• [Stored items]
※ ※ ※

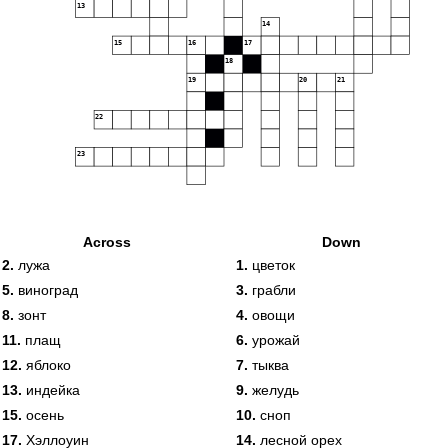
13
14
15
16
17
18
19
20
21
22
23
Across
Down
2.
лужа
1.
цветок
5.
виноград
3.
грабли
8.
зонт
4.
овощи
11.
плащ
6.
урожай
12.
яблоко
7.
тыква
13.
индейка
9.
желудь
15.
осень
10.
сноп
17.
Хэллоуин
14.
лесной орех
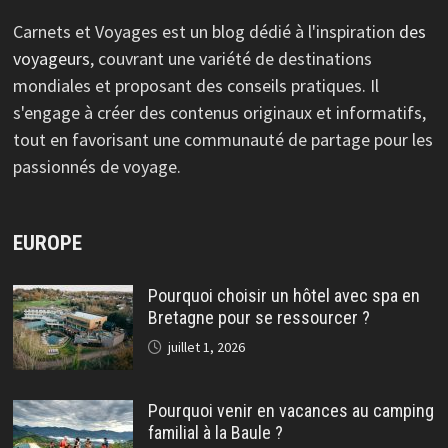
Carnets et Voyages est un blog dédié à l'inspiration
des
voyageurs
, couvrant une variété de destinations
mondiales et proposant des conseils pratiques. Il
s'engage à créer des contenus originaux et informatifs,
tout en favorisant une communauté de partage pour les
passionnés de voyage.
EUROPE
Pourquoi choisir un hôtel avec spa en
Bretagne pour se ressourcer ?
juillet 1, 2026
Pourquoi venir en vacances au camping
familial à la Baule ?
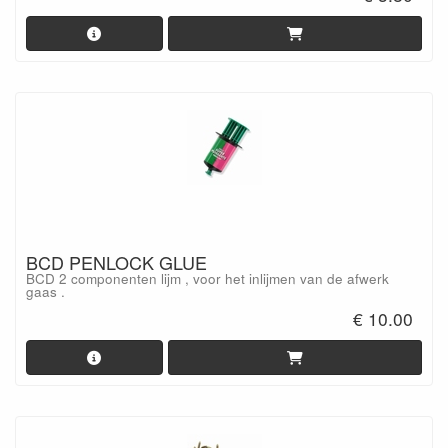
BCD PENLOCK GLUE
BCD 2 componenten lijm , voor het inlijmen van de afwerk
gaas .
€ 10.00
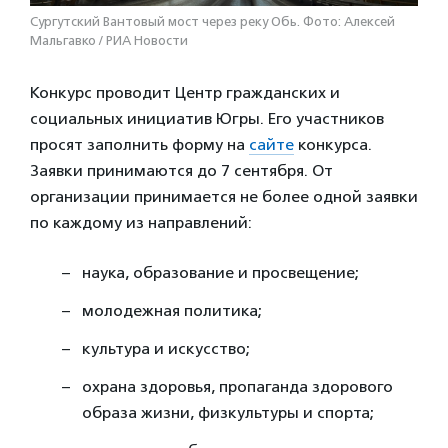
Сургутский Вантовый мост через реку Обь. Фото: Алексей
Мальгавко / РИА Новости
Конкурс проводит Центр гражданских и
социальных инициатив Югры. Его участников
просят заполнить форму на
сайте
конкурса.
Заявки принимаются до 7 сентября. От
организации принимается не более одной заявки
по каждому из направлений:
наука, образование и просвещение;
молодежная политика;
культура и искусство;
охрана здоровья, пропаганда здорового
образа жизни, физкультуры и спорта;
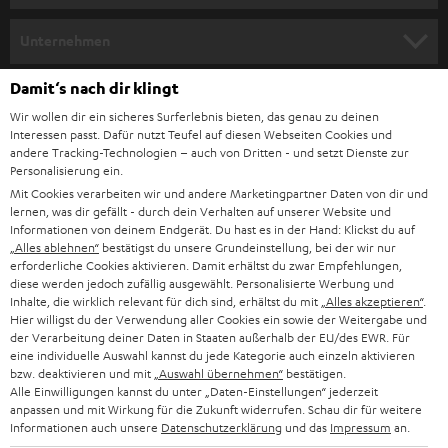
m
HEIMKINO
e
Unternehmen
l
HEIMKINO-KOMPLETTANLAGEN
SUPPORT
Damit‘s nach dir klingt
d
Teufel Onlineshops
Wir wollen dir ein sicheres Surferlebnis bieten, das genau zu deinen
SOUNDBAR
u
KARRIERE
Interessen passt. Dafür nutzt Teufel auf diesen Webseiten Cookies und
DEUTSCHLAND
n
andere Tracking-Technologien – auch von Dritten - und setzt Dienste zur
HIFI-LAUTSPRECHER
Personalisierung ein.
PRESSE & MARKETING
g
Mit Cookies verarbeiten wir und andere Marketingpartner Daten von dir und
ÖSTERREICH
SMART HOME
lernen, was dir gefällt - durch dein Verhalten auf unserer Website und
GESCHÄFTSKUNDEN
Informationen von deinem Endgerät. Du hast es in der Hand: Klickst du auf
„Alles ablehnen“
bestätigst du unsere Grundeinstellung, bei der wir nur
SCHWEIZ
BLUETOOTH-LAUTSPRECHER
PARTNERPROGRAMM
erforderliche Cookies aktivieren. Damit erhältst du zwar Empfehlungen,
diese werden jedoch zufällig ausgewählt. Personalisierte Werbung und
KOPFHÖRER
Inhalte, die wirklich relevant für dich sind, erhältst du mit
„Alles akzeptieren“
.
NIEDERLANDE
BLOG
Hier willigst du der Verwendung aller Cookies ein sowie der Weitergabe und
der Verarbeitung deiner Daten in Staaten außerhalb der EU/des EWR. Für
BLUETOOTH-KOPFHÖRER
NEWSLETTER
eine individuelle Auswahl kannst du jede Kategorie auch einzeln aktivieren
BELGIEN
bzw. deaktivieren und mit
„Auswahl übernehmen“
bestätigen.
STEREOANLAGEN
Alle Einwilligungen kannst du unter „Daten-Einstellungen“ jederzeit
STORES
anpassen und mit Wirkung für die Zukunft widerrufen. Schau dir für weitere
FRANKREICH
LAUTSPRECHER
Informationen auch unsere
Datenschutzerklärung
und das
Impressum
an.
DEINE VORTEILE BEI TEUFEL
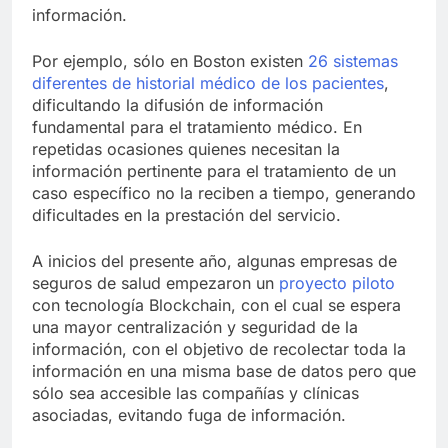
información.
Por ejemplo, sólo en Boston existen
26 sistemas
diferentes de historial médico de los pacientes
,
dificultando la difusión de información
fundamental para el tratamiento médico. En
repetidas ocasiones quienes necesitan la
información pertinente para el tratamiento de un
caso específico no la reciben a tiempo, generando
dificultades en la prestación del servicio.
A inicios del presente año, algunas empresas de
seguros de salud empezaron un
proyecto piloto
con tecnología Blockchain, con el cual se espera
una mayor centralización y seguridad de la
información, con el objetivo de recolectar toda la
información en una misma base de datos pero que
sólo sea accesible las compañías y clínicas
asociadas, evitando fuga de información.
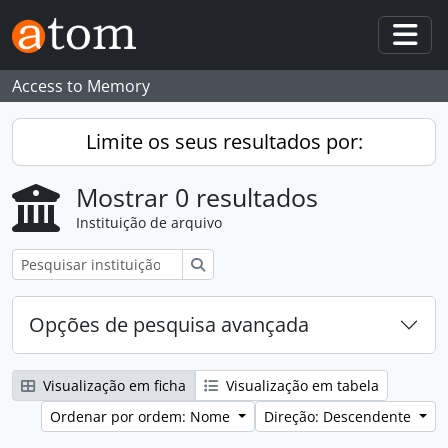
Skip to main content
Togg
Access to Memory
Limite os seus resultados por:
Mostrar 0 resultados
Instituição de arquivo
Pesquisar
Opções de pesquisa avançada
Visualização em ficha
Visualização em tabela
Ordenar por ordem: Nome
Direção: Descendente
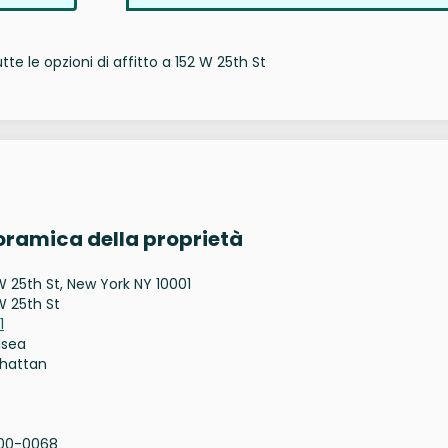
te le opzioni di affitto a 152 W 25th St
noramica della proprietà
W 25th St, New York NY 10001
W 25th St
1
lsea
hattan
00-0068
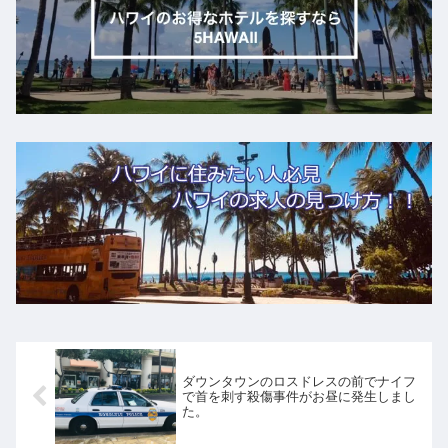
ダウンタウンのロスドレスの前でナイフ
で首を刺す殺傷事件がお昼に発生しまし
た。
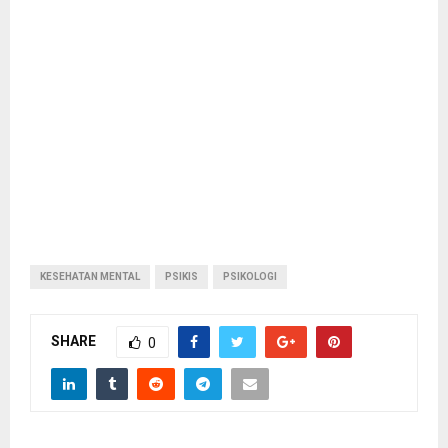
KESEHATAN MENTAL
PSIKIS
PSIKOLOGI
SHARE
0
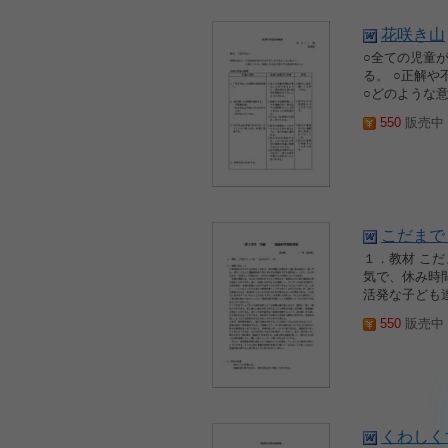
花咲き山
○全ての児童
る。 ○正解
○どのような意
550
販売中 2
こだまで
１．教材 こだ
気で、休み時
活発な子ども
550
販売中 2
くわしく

※ ※ ※

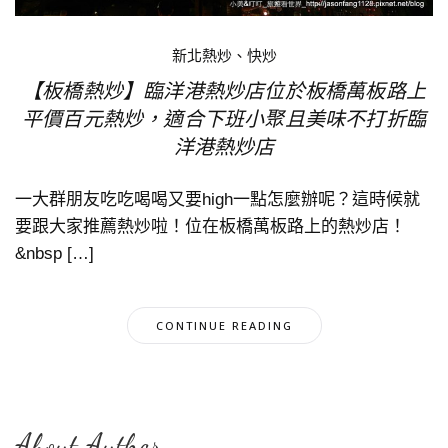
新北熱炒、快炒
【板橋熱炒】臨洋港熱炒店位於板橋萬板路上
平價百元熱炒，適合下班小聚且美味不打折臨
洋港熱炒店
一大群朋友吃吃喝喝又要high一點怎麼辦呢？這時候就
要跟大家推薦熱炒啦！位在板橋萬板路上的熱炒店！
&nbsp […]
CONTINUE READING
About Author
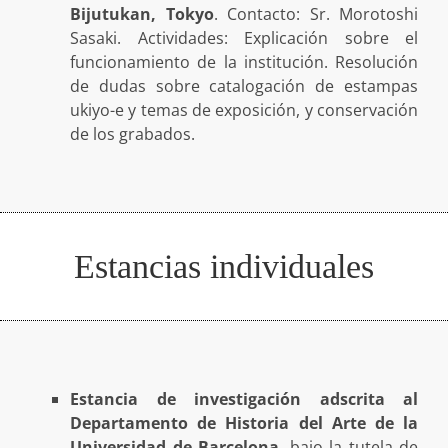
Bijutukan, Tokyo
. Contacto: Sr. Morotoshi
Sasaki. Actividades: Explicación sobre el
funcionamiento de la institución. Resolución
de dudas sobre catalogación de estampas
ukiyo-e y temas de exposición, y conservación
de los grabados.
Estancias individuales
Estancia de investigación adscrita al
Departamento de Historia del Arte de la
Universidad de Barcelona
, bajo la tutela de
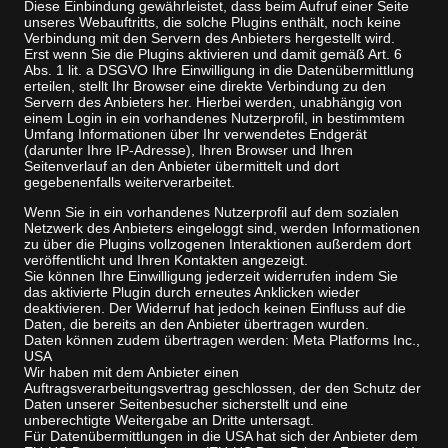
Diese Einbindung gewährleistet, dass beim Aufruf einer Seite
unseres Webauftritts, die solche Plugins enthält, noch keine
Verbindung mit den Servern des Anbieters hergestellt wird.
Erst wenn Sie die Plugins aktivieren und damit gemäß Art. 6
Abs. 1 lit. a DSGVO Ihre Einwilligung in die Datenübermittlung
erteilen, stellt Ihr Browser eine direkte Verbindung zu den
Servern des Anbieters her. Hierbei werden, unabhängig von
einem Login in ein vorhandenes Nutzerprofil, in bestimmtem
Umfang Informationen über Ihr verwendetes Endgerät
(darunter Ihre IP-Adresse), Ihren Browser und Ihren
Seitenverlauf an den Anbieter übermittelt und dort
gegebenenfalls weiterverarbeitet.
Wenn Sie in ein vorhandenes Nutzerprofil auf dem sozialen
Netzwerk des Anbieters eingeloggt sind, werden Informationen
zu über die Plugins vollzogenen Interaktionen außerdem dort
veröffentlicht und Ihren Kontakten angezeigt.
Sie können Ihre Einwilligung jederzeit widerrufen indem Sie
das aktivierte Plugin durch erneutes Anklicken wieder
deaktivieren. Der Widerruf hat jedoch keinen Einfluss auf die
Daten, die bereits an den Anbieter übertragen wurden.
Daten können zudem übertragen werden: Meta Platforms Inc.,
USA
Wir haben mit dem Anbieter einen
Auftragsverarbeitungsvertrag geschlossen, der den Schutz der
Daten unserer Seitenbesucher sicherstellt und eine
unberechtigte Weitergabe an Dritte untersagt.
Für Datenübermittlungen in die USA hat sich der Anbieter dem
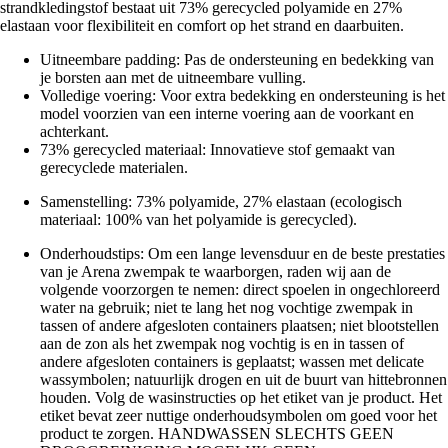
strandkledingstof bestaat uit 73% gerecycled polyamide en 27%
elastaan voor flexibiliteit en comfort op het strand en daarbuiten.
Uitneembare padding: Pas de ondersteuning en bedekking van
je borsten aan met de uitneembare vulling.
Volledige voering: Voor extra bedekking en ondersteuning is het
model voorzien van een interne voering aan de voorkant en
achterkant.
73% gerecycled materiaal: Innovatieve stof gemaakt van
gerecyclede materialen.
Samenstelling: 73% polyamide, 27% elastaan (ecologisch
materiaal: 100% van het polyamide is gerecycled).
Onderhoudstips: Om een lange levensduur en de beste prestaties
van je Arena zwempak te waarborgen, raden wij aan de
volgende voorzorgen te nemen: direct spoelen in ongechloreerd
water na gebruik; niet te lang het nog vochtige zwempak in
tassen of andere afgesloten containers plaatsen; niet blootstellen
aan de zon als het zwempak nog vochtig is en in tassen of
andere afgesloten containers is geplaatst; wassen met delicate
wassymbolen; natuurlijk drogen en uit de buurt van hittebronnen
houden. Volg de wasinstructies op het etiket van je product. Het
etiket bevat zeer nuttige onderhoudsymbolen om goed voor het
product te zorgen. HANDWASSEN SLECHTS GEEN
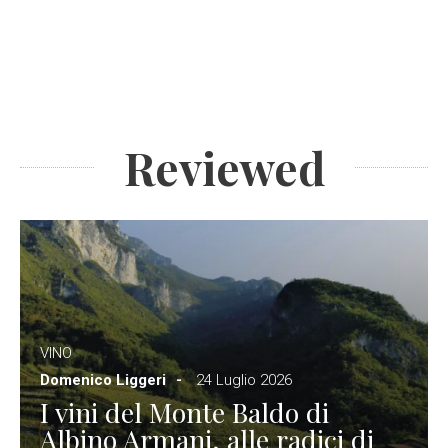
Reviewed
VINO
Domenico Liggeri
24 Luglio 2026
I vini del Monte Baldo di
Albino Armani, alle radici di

※ ※ ※

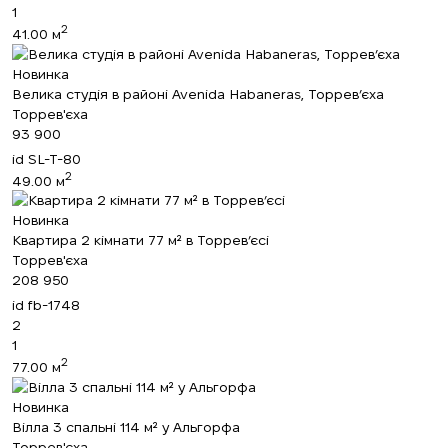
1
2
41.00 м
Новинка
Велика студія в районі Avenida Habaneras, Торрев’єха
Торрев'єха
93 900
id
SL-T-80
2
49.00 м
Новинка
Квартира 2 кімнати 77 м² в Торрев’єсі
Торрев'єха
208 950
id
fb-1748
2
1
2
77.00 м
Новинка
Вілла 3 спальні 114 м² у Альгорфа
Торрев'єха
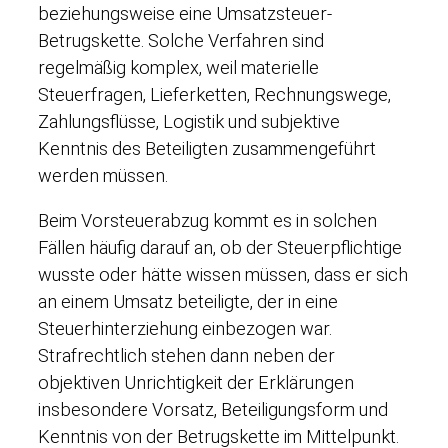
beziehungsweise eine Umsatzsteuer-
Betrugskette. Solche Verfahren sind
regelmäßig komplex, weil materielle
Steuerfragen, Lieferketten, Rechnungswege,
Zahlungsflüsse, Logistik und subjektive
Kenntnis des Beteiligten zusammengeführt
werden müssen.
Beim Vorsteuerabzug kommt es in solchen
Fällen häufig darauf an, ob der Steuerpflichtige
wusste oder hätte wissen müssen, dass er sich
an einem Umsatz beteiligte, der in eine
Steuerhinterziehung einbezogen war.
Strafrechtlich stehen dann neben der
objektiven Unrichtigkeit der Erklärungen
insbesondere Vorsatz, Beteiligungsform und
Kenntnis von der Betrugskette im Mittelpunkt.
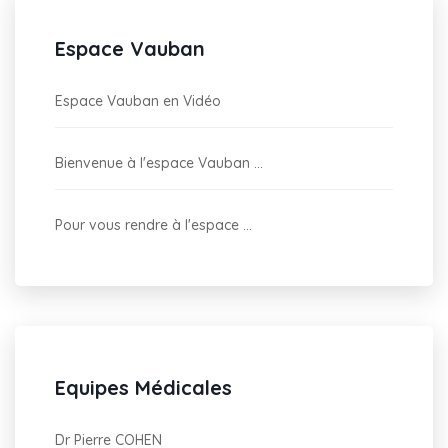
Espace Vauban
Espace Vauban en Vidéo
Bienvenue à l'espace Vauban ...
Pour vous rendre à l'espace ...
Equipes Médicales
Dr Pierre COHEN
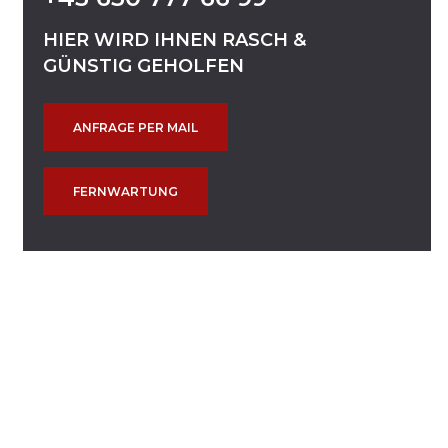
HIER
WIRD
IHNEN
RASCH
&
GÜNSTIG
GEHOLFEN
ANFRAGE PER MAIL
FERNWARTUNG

※ ※ ※

• [What you should do]
Transcribe, word for word, the stretch of lines in the data above from the one with "ukiyo-e y temas de exposición, y conservación" through the one with "(darunter Ihre IP-Adresse), Ihren"; omit all pictures.

• [Solution to the problem]
ukiyo-e y temas de exposición, y conservación
de los grabados.
Estancias individuales
Estancia de investigación adscrita al
Departamento de Historia del Arte de la
Universidad de Barcelona
, bajo la tutela de
Diese Einbindung gewährleistet, dass beim Aufruf einer Seite
unseres Webauftritts, die solche Plugins enthält, noch keine
Verbindung mit den Servern des Anbieters hergestellt wird.
Erst wenn Sie die Plugins aktivieren und damit gemäß Art. 6
Abs. 1 lit. a DSGVO Ihre Einwilligung in die Datenübermittlung
erteilen, stellt Ihr Browser eine direkte Verbindung zu den
Servern des Anbieters her. Hierbei werden, unabhängig von
einem Login in ein vorhandenes Nutzerprofil, in bestimmtem
Umfang Informationen über Ihr verwendetes Endgerät
(darunter Ihre IP-Adresse), Ihren Browser und Ihren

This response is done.